Just as it makes sense to get a car MOT or a personal health check, I think it makes sense to check an investor's ISA from time to time with the aim of trying to maximize returns.

Here are five steps I can take to achieve that.

1. Revisiting investment cases

When buying a stock, consider the investment case. Whether it's put in that language or not, that's what happens when someone buys shares. They measure the reasons to buy (or not).

Investment cases are subject to change. The market may have changed, or the company may have changed its strategy.

Periodically reviewing the investment case for each share you own can alert you to any changes that seem likely to lower the price (or dividend). That can help us make choices as investors that maximize returns.

2. Letting go of unhelpful feelings

Sometimes we can become emotionally attached to a particular assignment. That may be comfort – but not useful – when it comes to increasing the value of an ISA.

By taking a hard-headed, logical approach to what we're holding and why, I hope it's possible to get rid of some investments that have outlived their purpose but still have an emotional pull on us.

3. Looking closely at how dividends are funded

A common mistake investors make is to buy high-yielding stocks only to see their gains reduced or canceled altogether – and the stock price plummets as a result.

Holding stocks that maintain or continue to grow their dividends over the long term will hopefully help me get more out of my ISA than buying unusually high yielding companies, but I've seen them go down a lot.

So as an investor, I pay close attention to what a company's free cash flow is – and what I think might happen to it in the future, based on its business prospects.

4. Reducing fees and commissions

The easiest way to improve my ISA return is to reduce my spending on fees and commissions.

So I think it makes sense for me to consider the different Stocks and Shares ISAs available in the market and choose the one that best suits my needs.

5. Avoiding 'good' companies and looking for good

Most shares can give me a decent return on my ISA – but only a limited number give me a big come back. In advance it can be difficult to know which ones (or if everyone can buy!)

So I look at some aspects. Consider for example my role in it British American cigars (LSE: BATS).

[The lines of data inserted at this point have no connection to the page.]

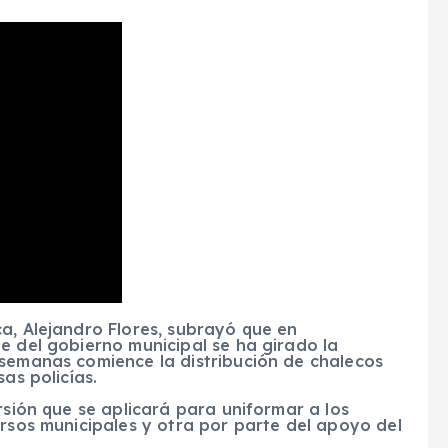
a, Alejandro Flores, subrayó que en
e del gobierno municipal se ha girado la
 semanas comience la distribución de chalecos
as policías.
rsión que se aplicará para uniformar a los
ursos municipales y otra por parte del apoyo del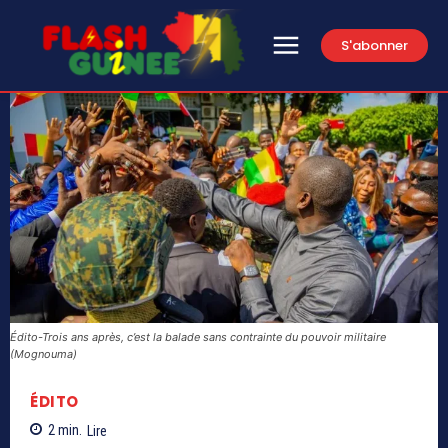
S'abonner
Édito-Trois ans après, c’est la balade sans contrainte du pouvoir militaire
(Mognouma)
ÉDITO
2
min.
Lire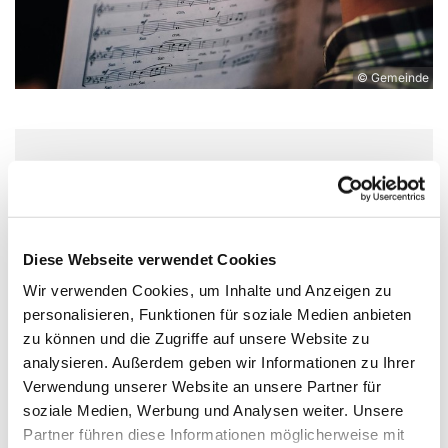
© Gemeinde
Dienstag, 25. August 2026, 19:00
Uhr
Diese Webseite verwendet Cookies
St. Markus, Am Kiesteich 50, 13589
Wir verwenden Cookies, um Inhalte und Anzeigen zu
Berlin
personalisieren, Funktionen für soziale Medien anbieten
zu können und die Zugriffe auf unsere Website zu
J. Paul Ehlert
analysieren. Außerdem geben wir Informationen zu Ihrer
Verwendung unserer Website an unsere Partner für
soziale Medien, Werbung und Analysen weiter. Unsere
Partner führen diese Informationen möglicherweise mit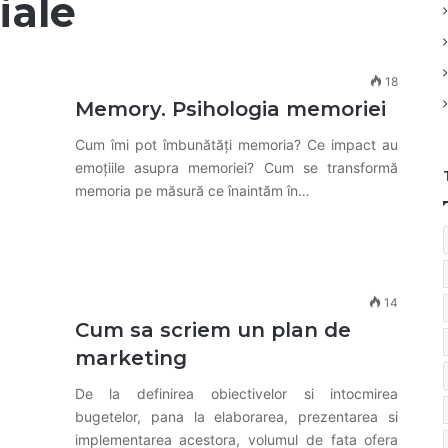
iale
18
Memory. Psihologia memoriei
Cum îmi pot îmbunătăți memoria? Ce impact au
emoțiile asupra memoriei? Cum se transformă
memoria pe măsură ce înaintăm în…
14
Cum sa scriem un plan de
marketing
De la definirea obiectivelor si intocmirea
bugetelor, pana la elaborarea, prezentarea si
implementarea acestora, volumul de fata ofera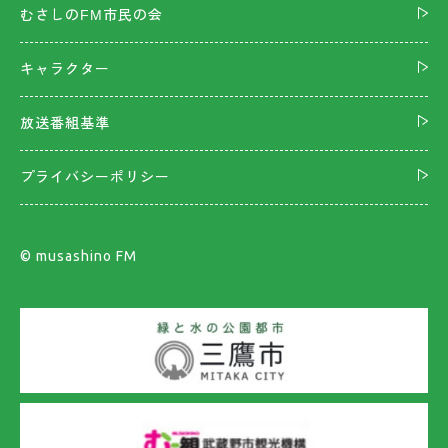
むさしのFM市民の会
キャラクター
放送番組基準
プライバシーポリシー
©︎ musashino FM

The company ticks a lot of boxes for me. Its market is huge. It has a number of competitive advantages within that market, from global distribution networks to a premium product portfolio.

Its balance sheet may carry a bit of debt, to be fair, but British American is a proven cash generator and very profitable. Indeed, the share yields 8.6% and has raised its yield every year for decades.

Another risk is that the demand for cigarettes, although still high, is decreasing. But British American has been growing its non-tobacco business. I have no plans to sell this high income share!